The Massachusetts Senate unanimously passed an education reform bill Thursday night that would invest a new $1.5 billion in the state's public K-12 education system over the next seven years, with a focus on providing resources that will help low-income students.
The bill aims to funnel additional money into the state's public education system in a way that would boost every district. The legislation does not call for new or increased taxes to pay for the investment.
"Every community, every school district, would be getting more Chapter 70 aid under this bill, the Student Opportunity Act, than they would get if this bill does not get passed into law," Sen. Jason Lewis, chairman of the Education Committee, said. "

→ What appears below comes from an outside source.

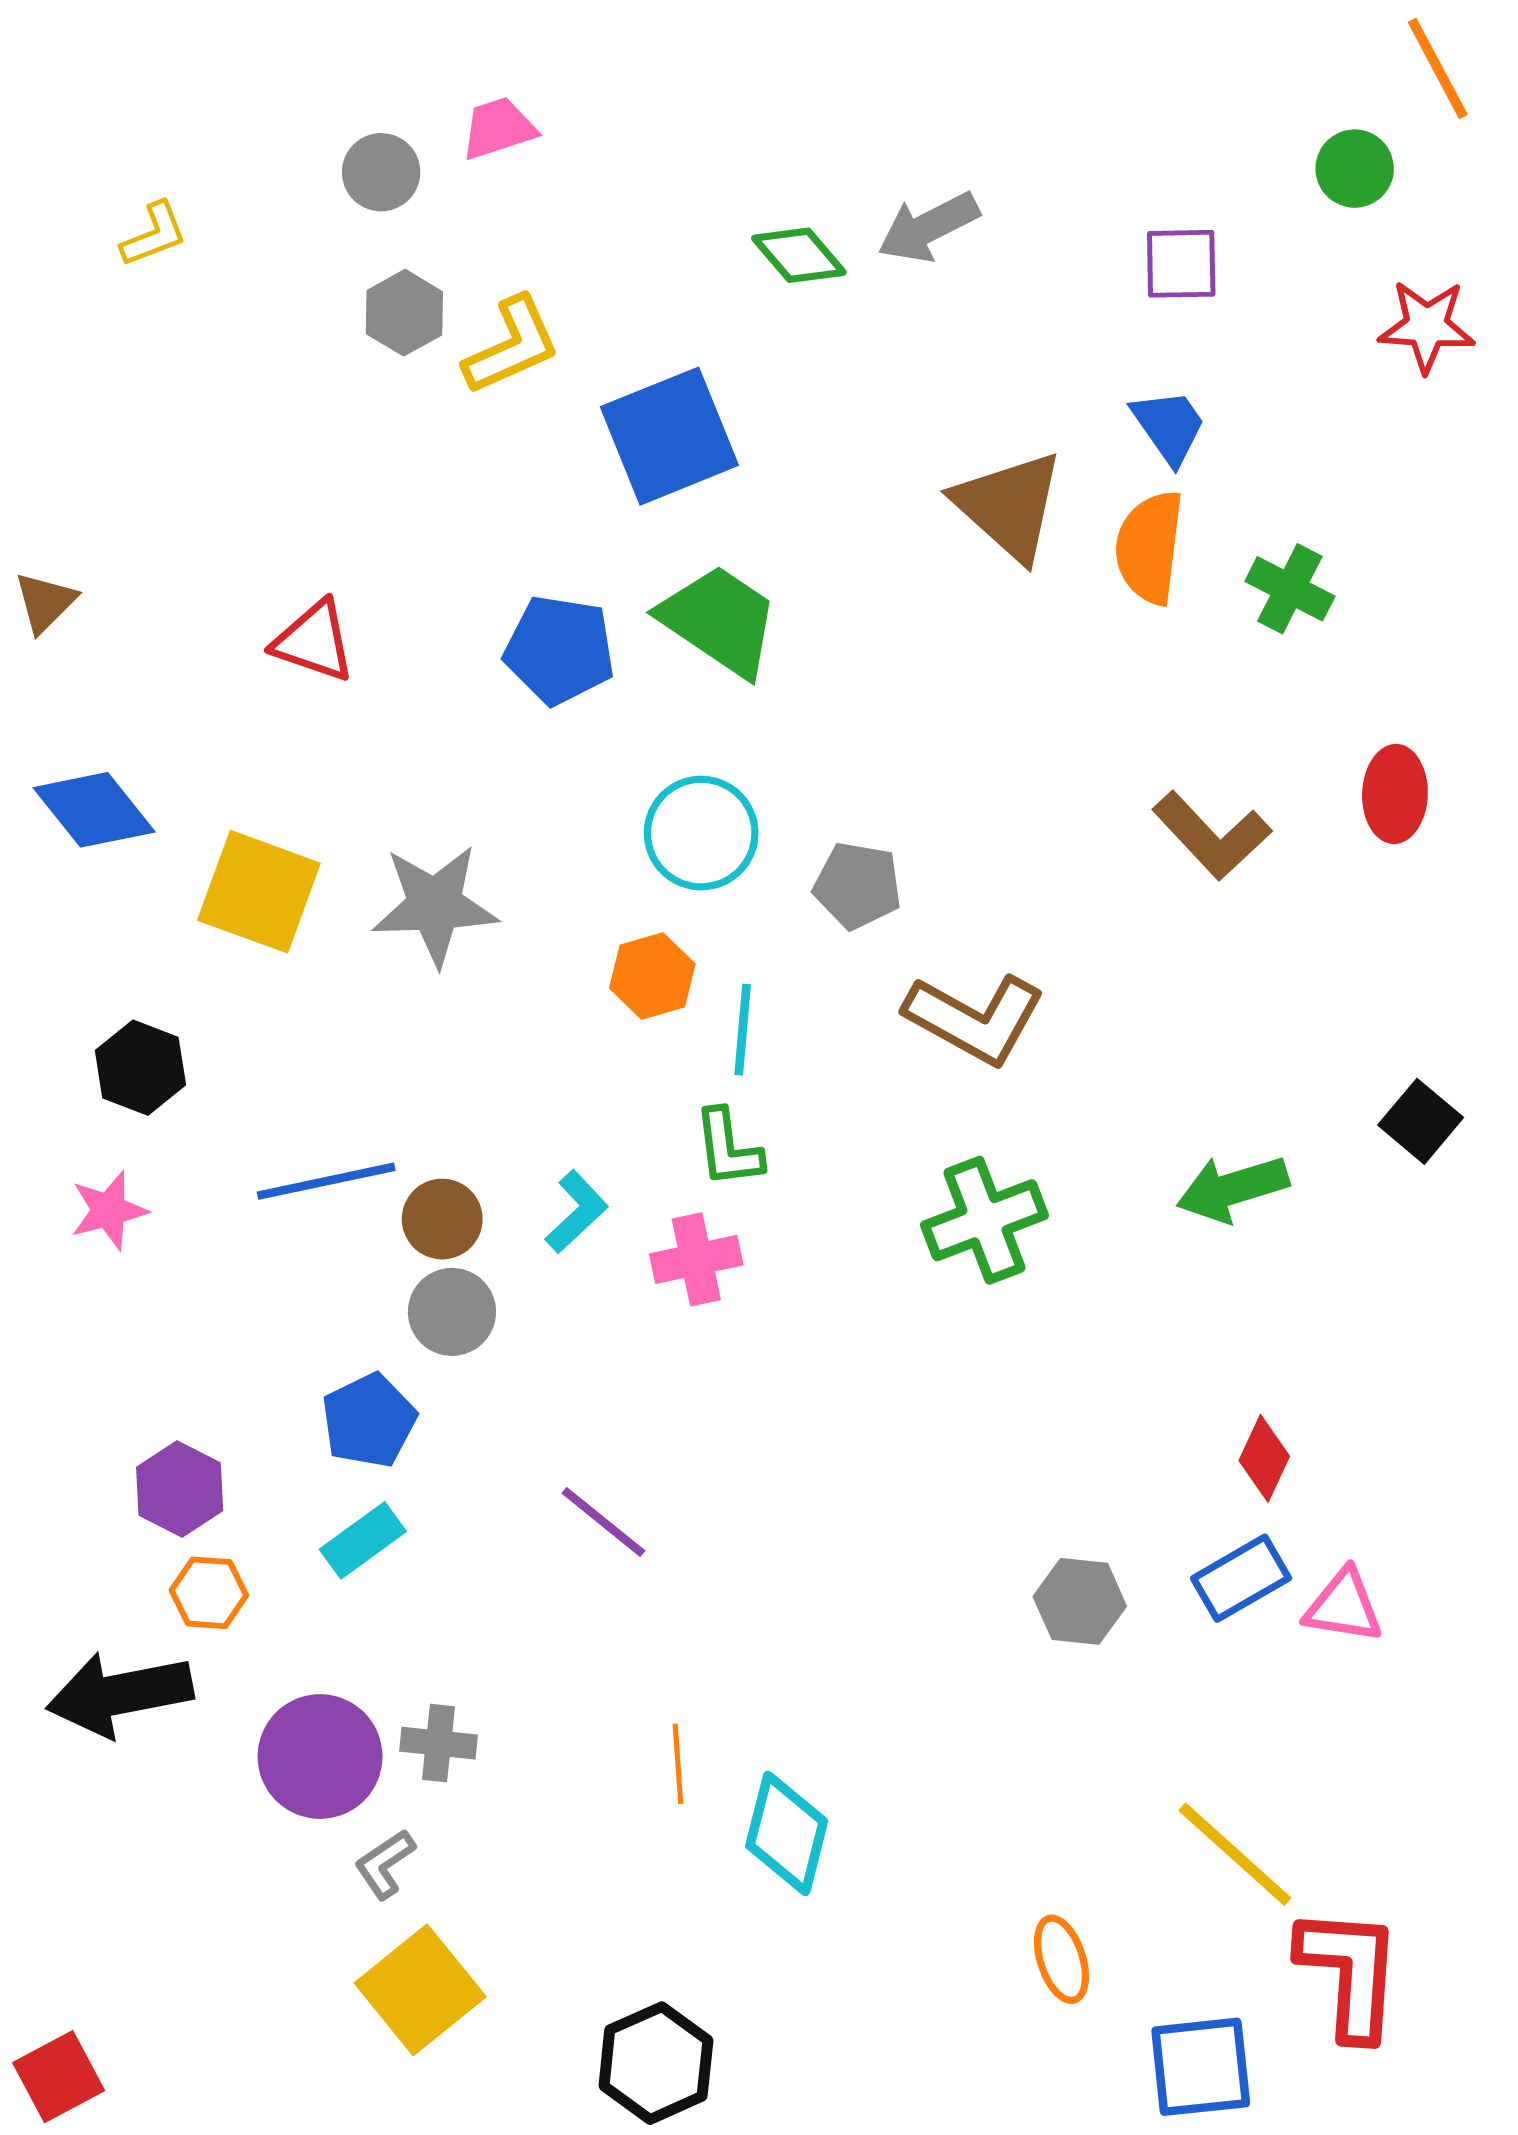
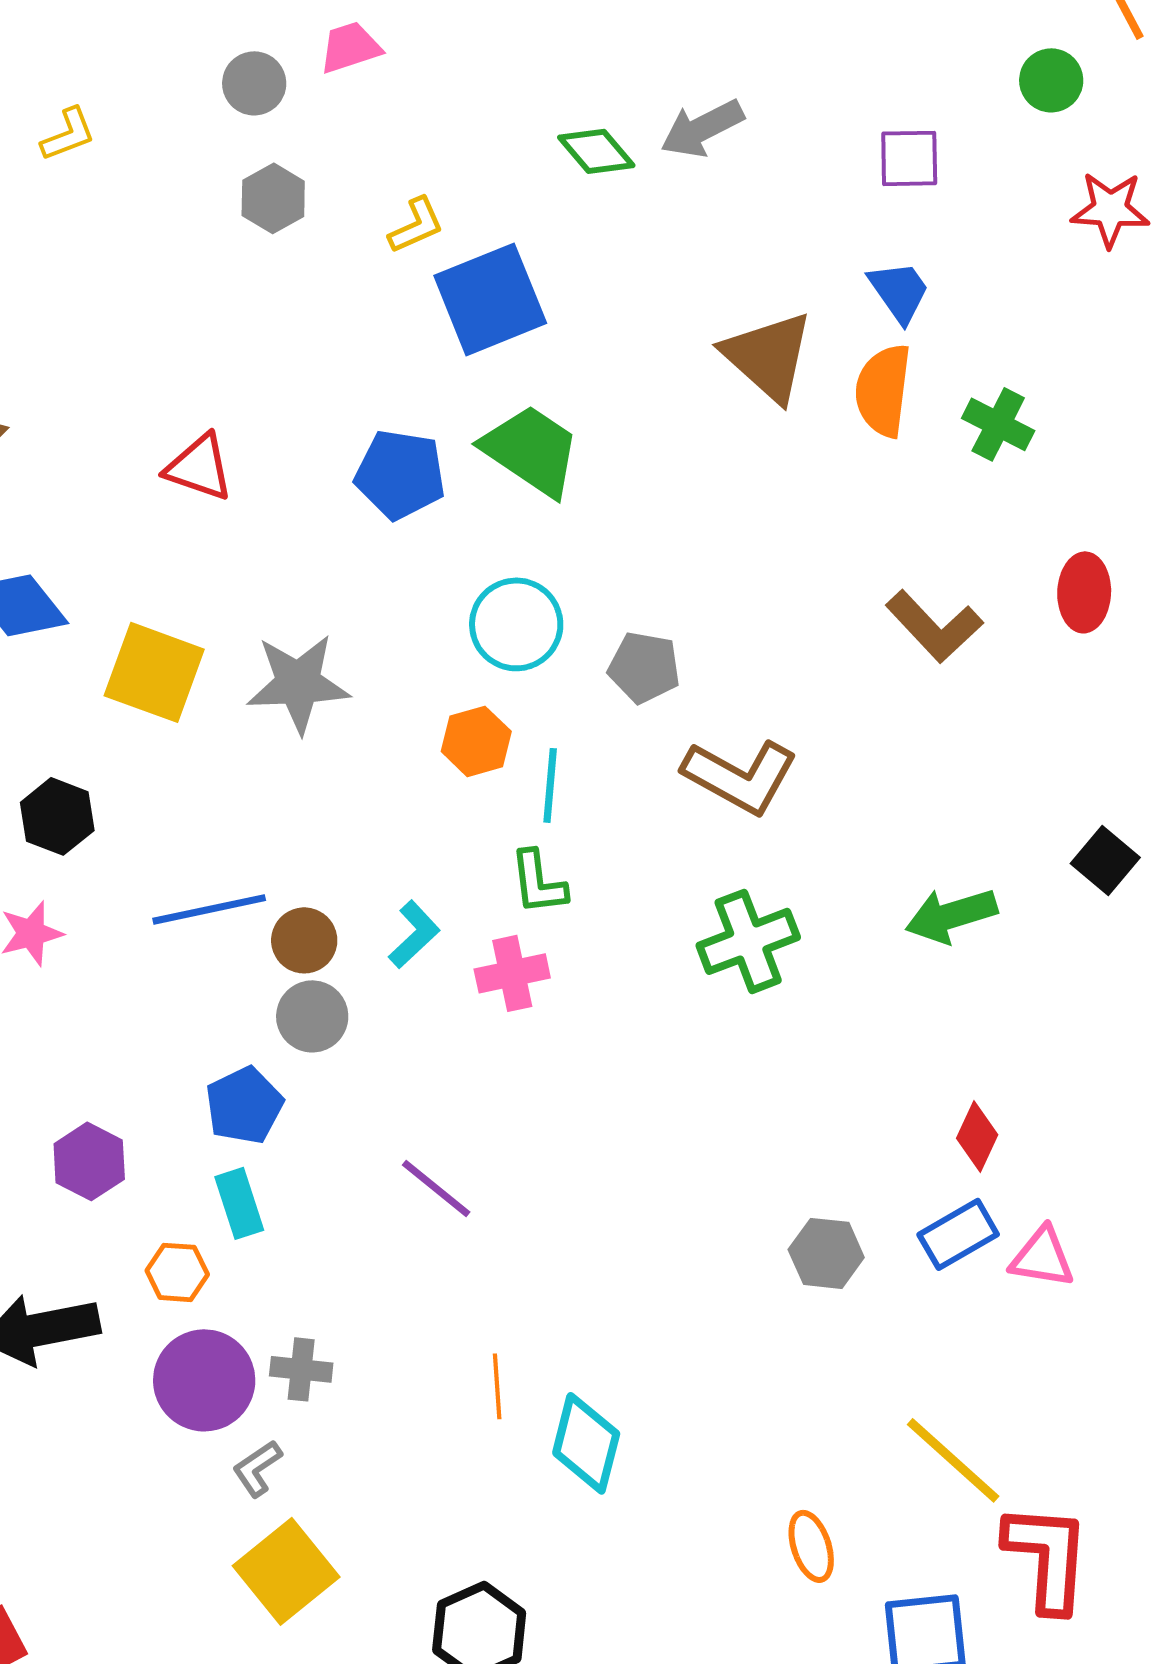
yellow L-shape: (512, 346) -> (416, 225), moved, size x0.7
cyan rectangle: (363, 1540) -> (239, 1203), turned -72
orange hexagon: (209, 1593) -> (177, 1272), moved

Almost four years ago, a state commission reported that the current starting point in the school funding formula, known as the foundation budget, underestimates the cost of education by an annual $1 billion by inadequately accounting for expenses associated with low-income students, English learners, special education and employee health benefits.
Since that report's release, lawmakers have made several attempts to overhaul the funding formula. In each of the last two legislative sessions, House and Senate Democrats have been unable to agree on an approach to school finance reform. Last year, the House and Senate each passed education financing bills, but negotiators could not reconcile them before the final minutes of formal sessions ticked away.
"This has been a long time coming, as we all know. This is really a historic day in this chamber and that is not an overstatement by any means," Sen. Sal DiDomenico said.
Thursday's debate in the Senate was preceded by handwringing over the Baker administration's release of its own town-by-town analysis of the bill's impacts on school funding. Senate leaders argued that the administration's numbers did not tell the whole story and needed to be put in the proper context.
The House has not specified a date to take up the bill but it is expected to surface before mid-November, when the House and Senate are scheduled to embark on another break that runs into early January.
Without new revenue sources, the commitments under the bill, or other state programs that may lose funds to the education initiative, could be threatened by an economic slowdown or a recession. But for now, supporters of the bill are pressing for its near-term passage, and hoping the state will then deliver on its promises.